Conventional mixers are widely used in radio-telephones and other applications requiring the generation of the product of two analog waveforms or signals. It is known from trigonometry that the product is a signal at the sum and difference of the frequencies of the two input signals, i.e., the "sum and difference frequencies." The process for obtaining the product can be called mixing or multiplication.
Idealy, mixers are double balanced, single balanced or not balanced. In a double-balanced mixer, only the product of the two signals, i.e., the sum and difference frequencies, are produced. On the other hand, a single-balanced mixer produces an output containing additional components at the frequencies of one of the input signals and its harmonics. In a mixer that is not balanced, the additional components include frequencies of both input signals and their harmonics. The latter type of mixer can be implemented by applying the two signals to a non-linear device, such as, for example, a forward-biased diode, which non-linearly combines the two input signals.
Depending on the application, mixers are also known as frequency translators, modulators, synchronous detectors and phase detectors, As mentioned above, mixers are usually employed in radio-telephones, in both conventional transmitters and receivers. IN typical transmitters, e.g., mixers are used to modulate RF carriers with audio signals. In a typical receiver of a radio-telephone, for example, an incoming radio frequency ("RF") signal is mixed, i.e., combined in a mixer, with an adjustable signal from a local oscillator ("LO") to produce a signal at an intermediate frequency ("IF"). Downstream, the receiver has one or more amplifiers, filters and other components for processing and demodulating the IF signal, and thereby extracting the information it carries. Changing the LO frequency tunes the receiver to different radio frequencies.

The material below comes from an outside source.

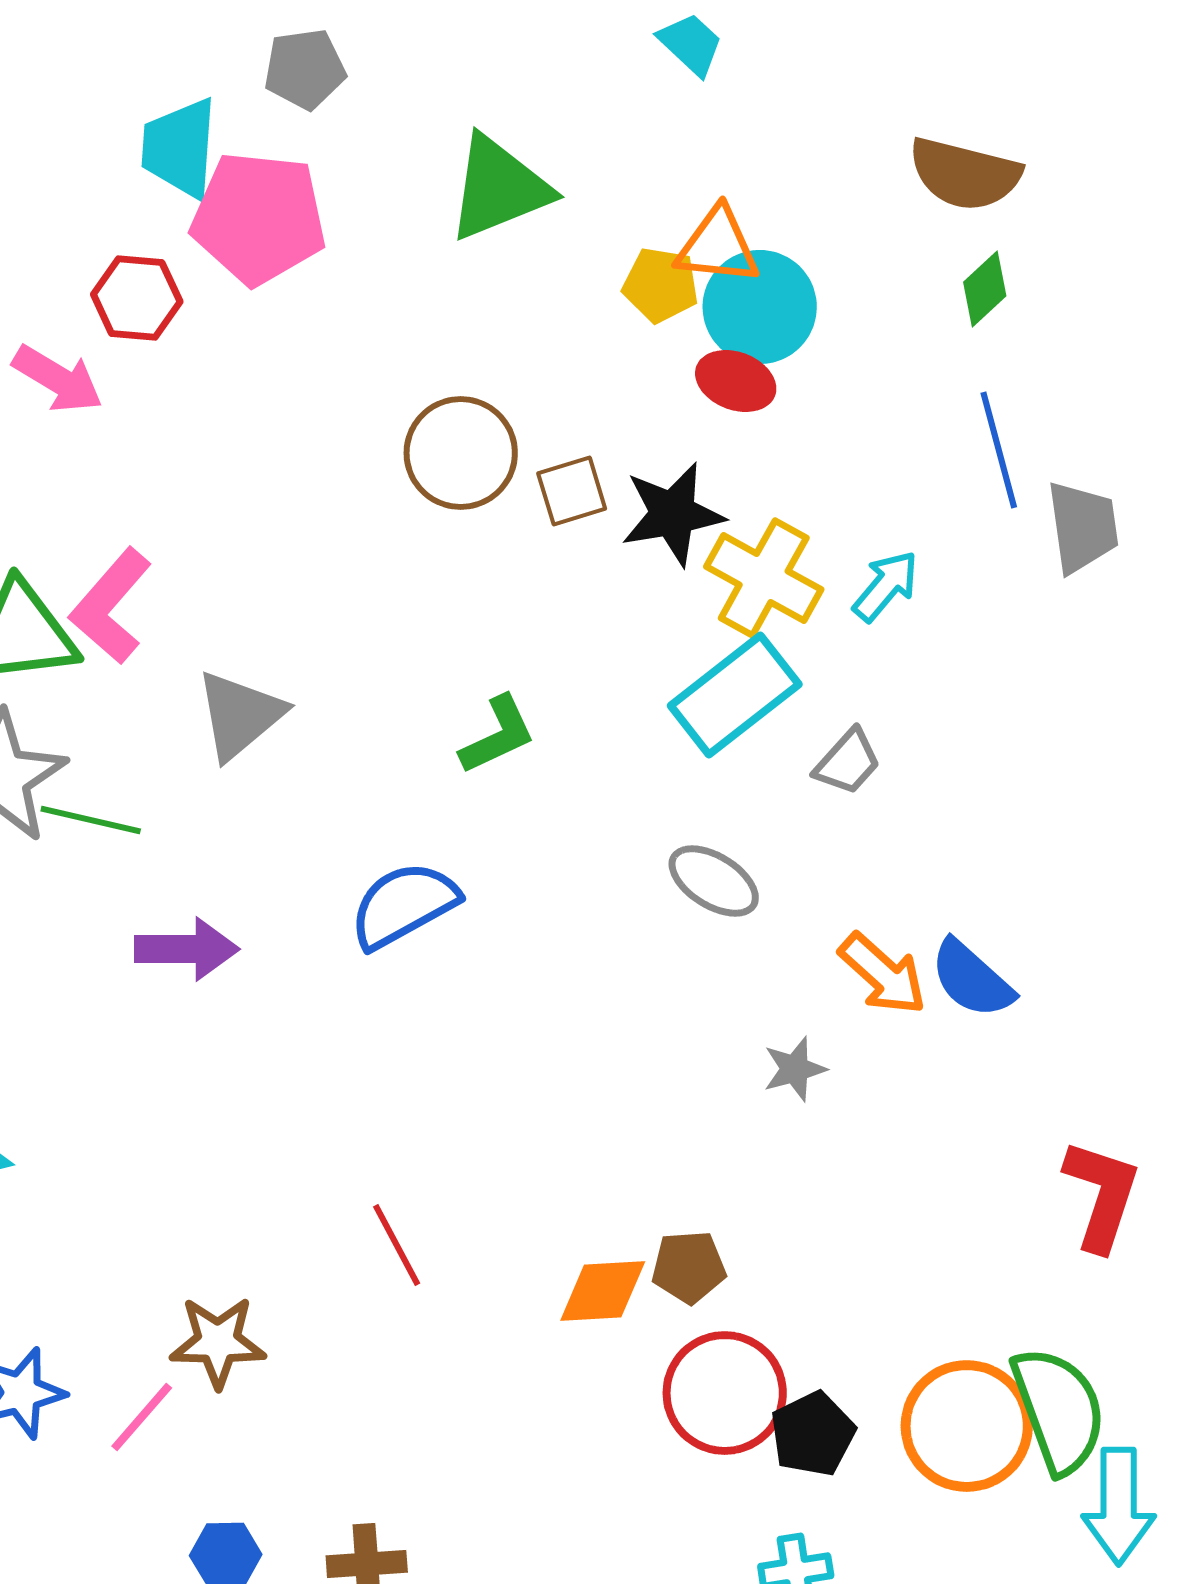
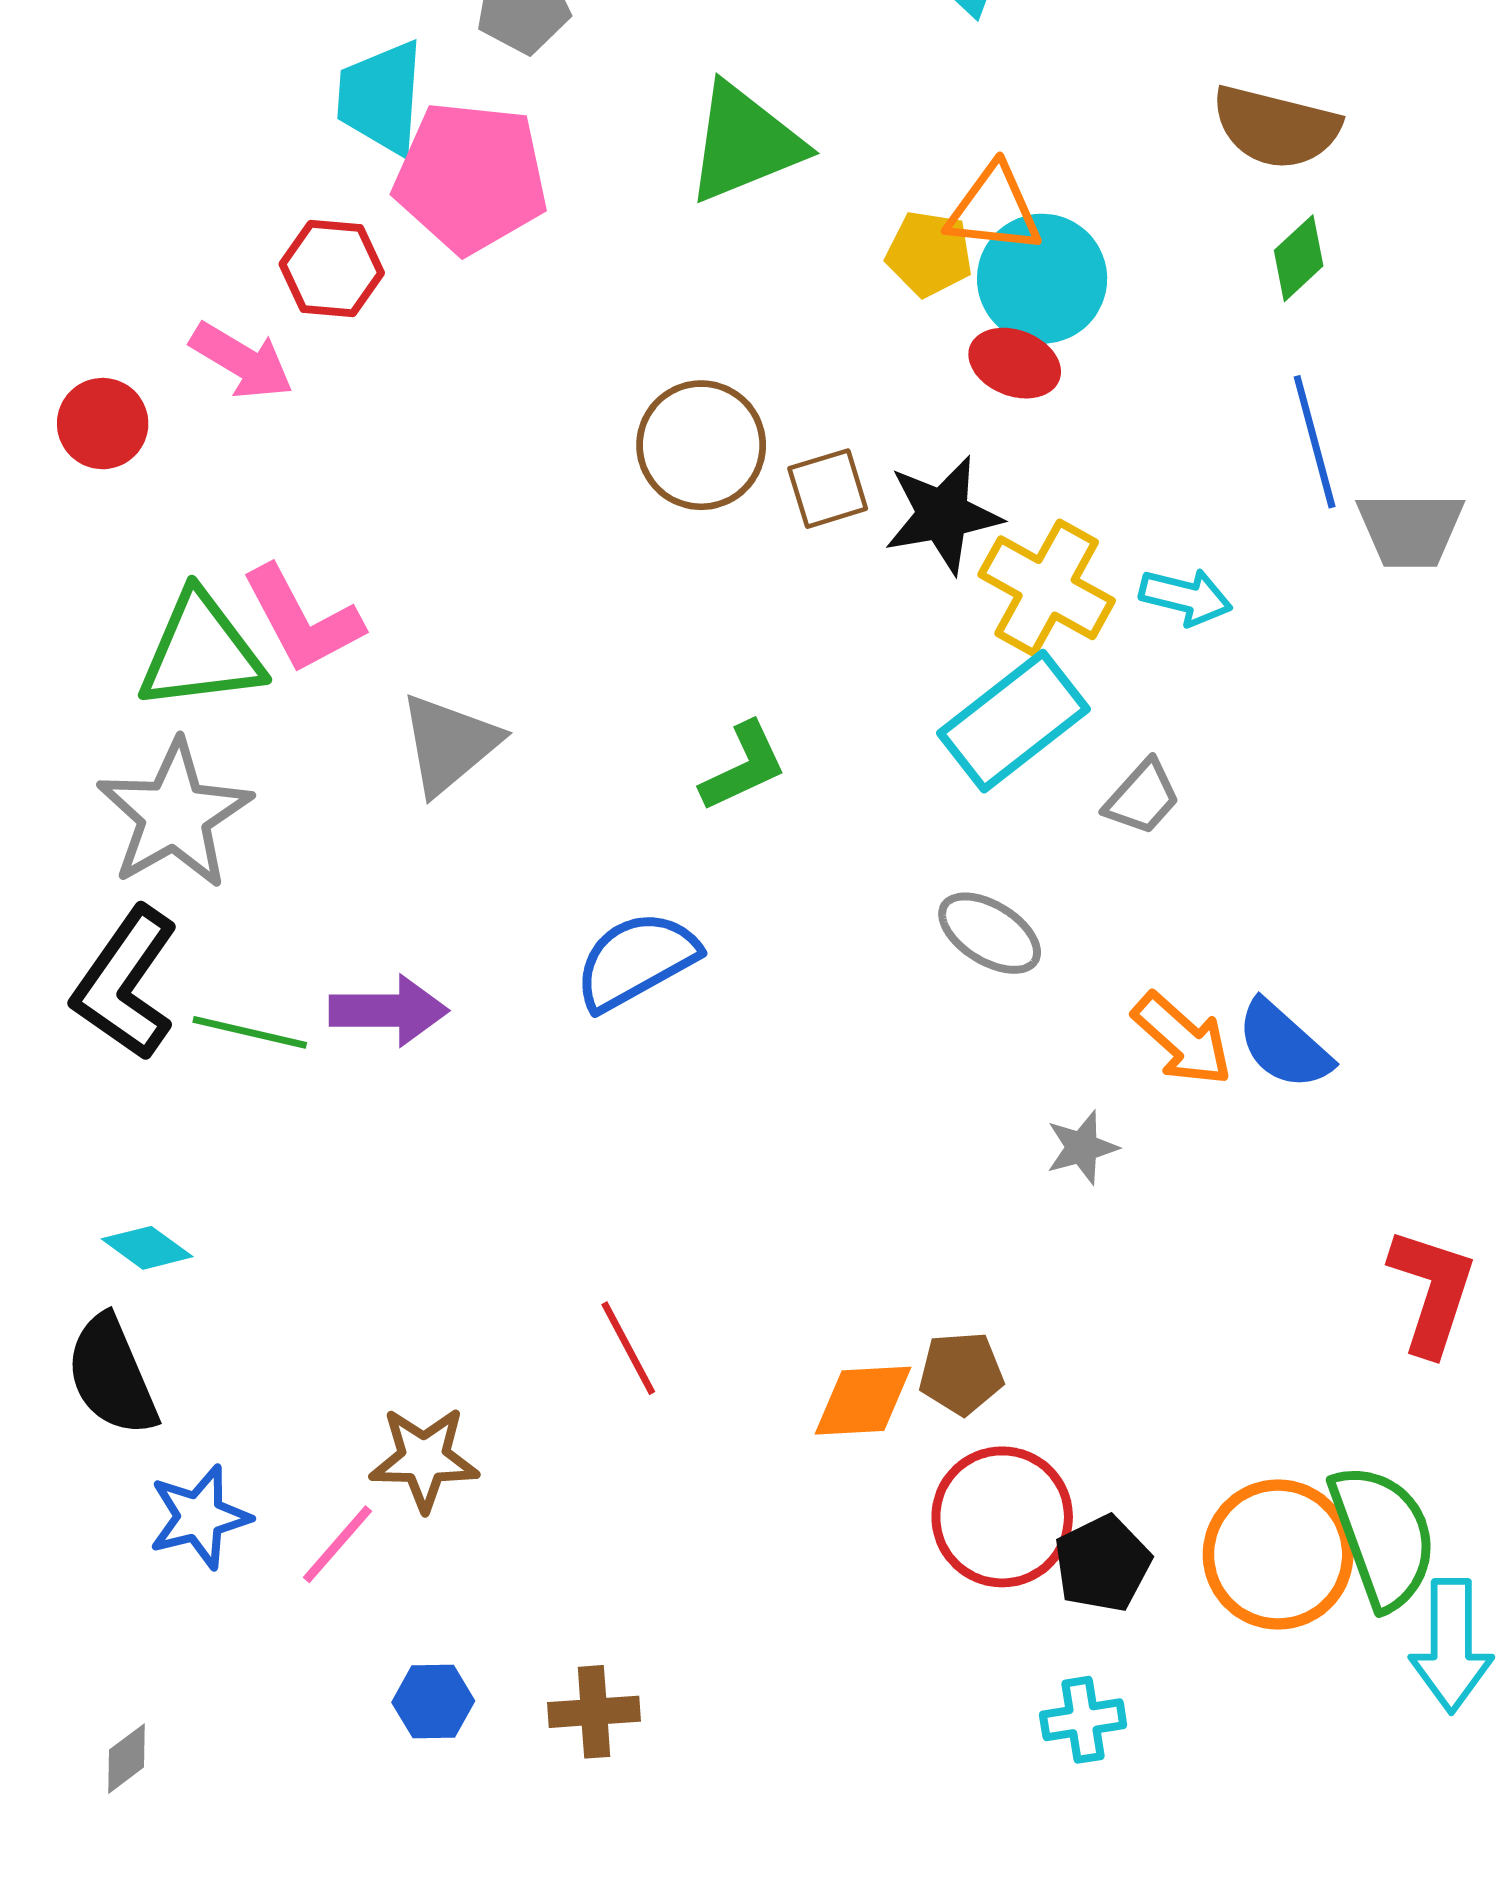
gray trapezoid: (1083, 527) -> (1410, 530), turned 98
cyan arrow: (886, 586) -> (1186, 597), turned 64
pink L-shape: (111, 606) -> (302, 620), turned -69
green line: (91, 820) -> (250, 1032), moved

While generally suitable for such uses, known mixers can produce products containing unwanted components at various frequencies, sometimes including a direct current ("DC") offset. The unwanted components result from interfering signals or other undesired waveforms contained within the input signals to the mixer, or from distortion introduced within the mixer itself. The unwanted components in the output of the mixer can ripple through downstream electronic devices, further distorting signals being processed, and even impairing the receiver's performance.

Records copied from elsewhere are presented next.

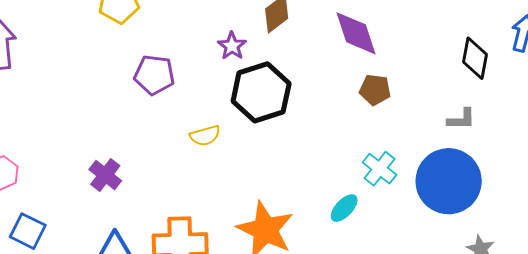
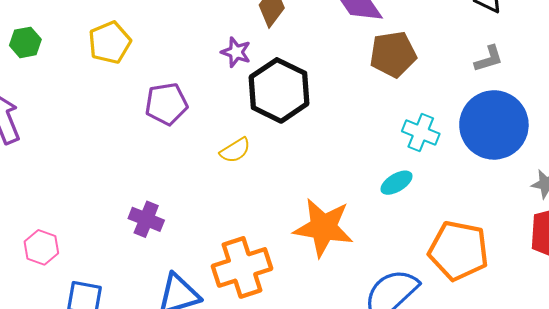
brown pentagon: (375, 90) -> (393, 54), size x1.4
cyan ellipse: (344, 208) -> (396, 183), turned 32

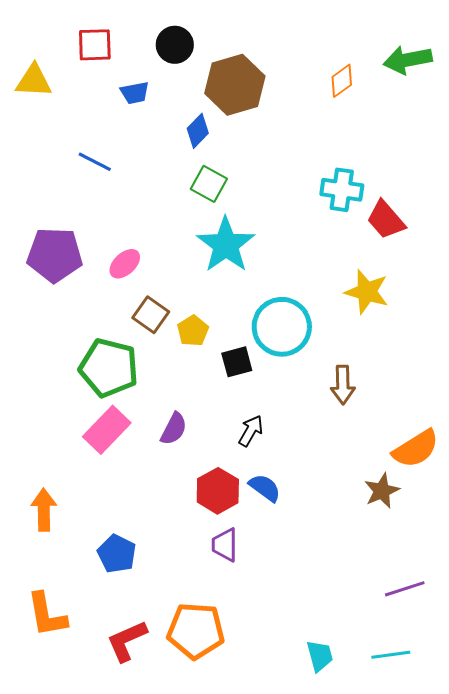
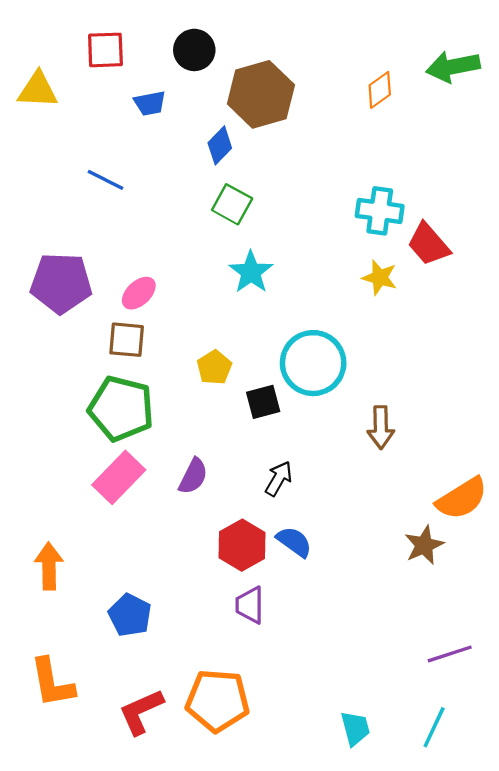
cyan star: (226, 245) -> (251, 272), size x0.7
yellow star: (367, 292) -> (380, 278), moved, size x0.7
brown square: (151, 315) -> (127, 340), moved, turned -30
cyan line: (391, 655) -> (434, 727), turned -57

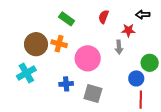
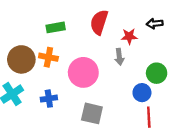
black arrow: (143, 15) -> (155, 24), moved
red semicircle: (104, 17) -> (99, 22), size x1.5
green rectangle: (67, 19) -> (56, 27), turned -42
blue cross: (66, 84) -> (49, 99), moved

In addition, signal levels within the mixer can shift the DC operating point or bias of electronic devices within the mixer. A mixer is typically designed to operate at a particular DC operating point, which is selected to allow the mixer to accept a broad range of input amplitudes, i.e., a maximum or near maximum "dynamic range," with a minimum of distortion for a particular application. Any shift of the operating point can reduce its dynamic range from that optimal level and thus increase signal distortions.

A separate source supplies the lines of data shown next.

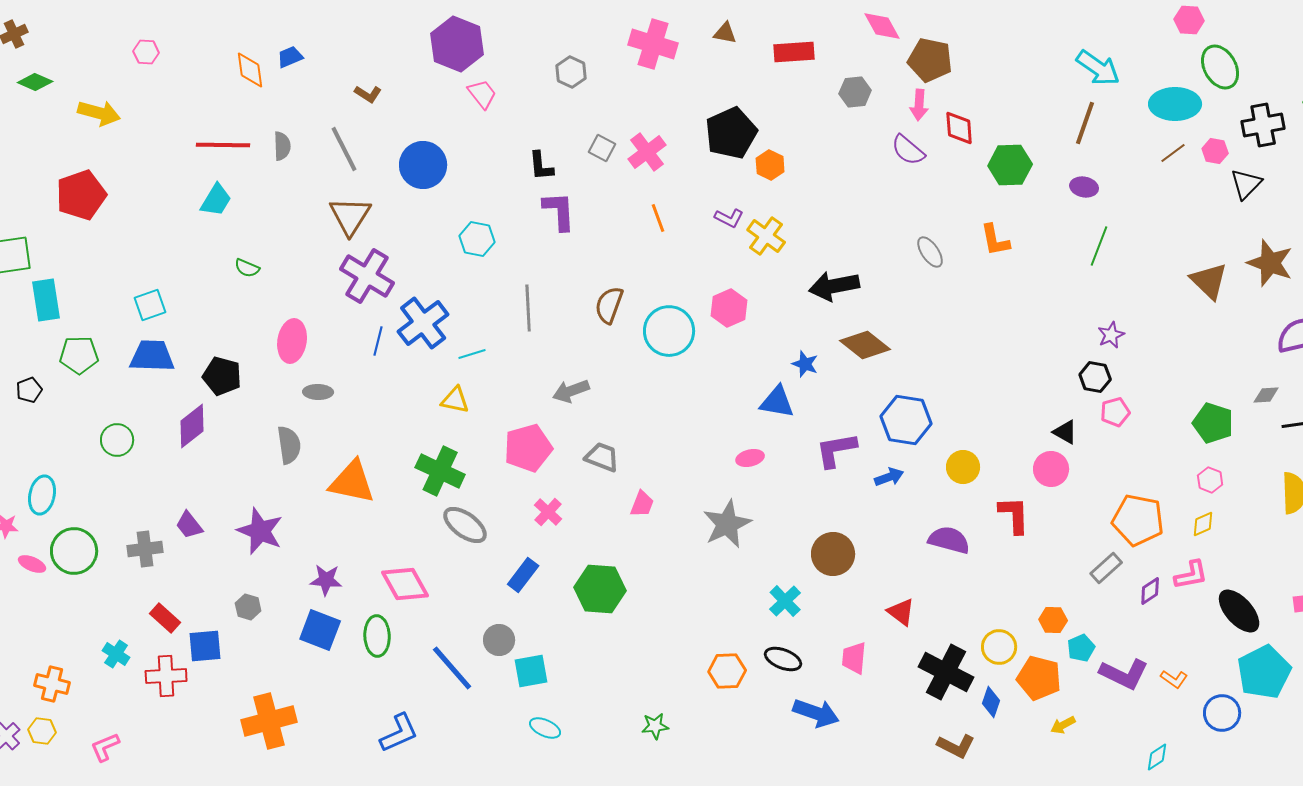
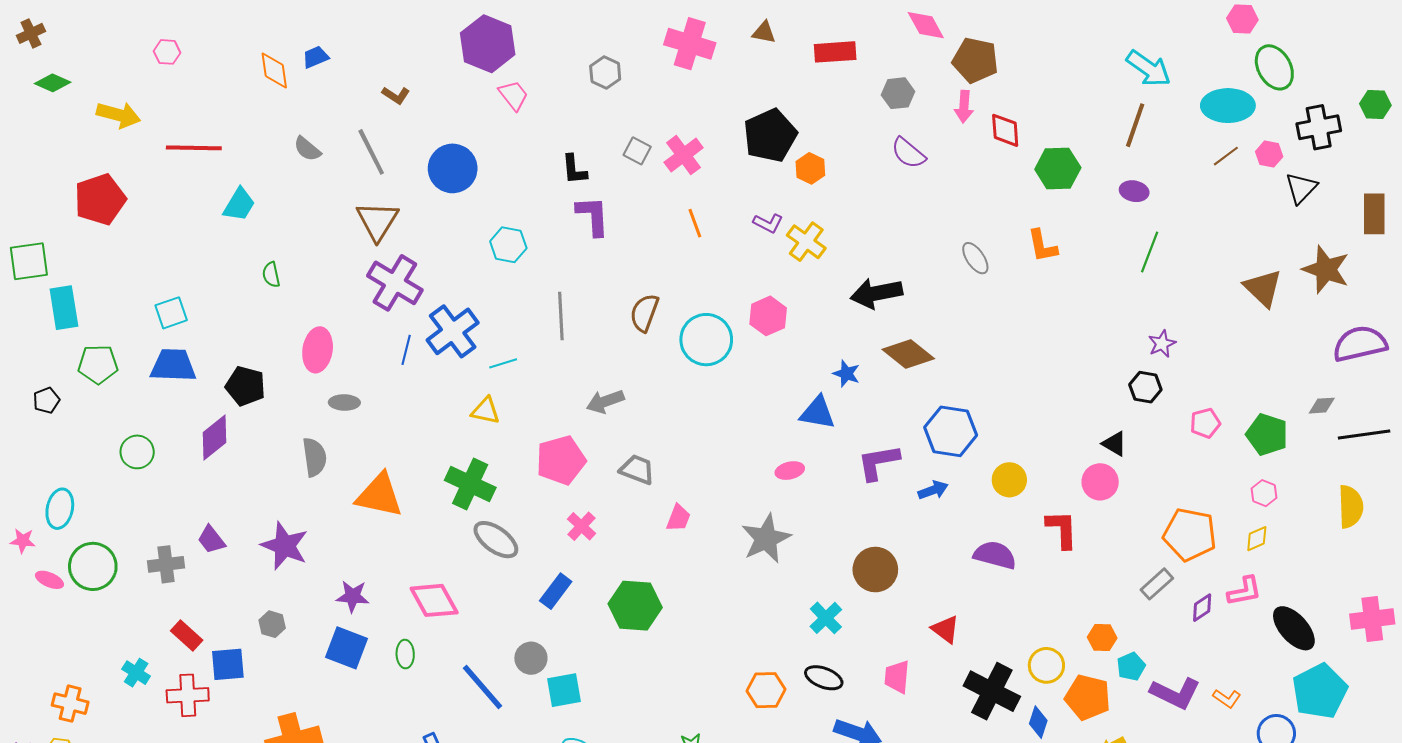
red line: (223, 145) -> (194, 148), moved
gray semicircle: (282, 146) -> (307, 149), turned 132
purple semicircle: (908, 150) -> (908, 153), moved
green semicircle: (247, 268) -> (271, 275), turned 55
pink pentagon: (1115, 412) -> (1205, 423), moved
green ellipse: (377, 636) -> (405, 654), size x0.7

Filters downstream from the mixer have been employed in the prior art to remove unwanted components of the mixer output signal outside a band of interest (i.e., "out-of-band components"). Such filters do not, however, correct distortions within the band of interest (i.e., "in-band"). Also, even though the filters can remove the out-of-band unwanted components, they do so only after the signal has already passed from the mixer, and thus the prior art filters do not prevent the untoward effects of the unwanted components within the mixer itself.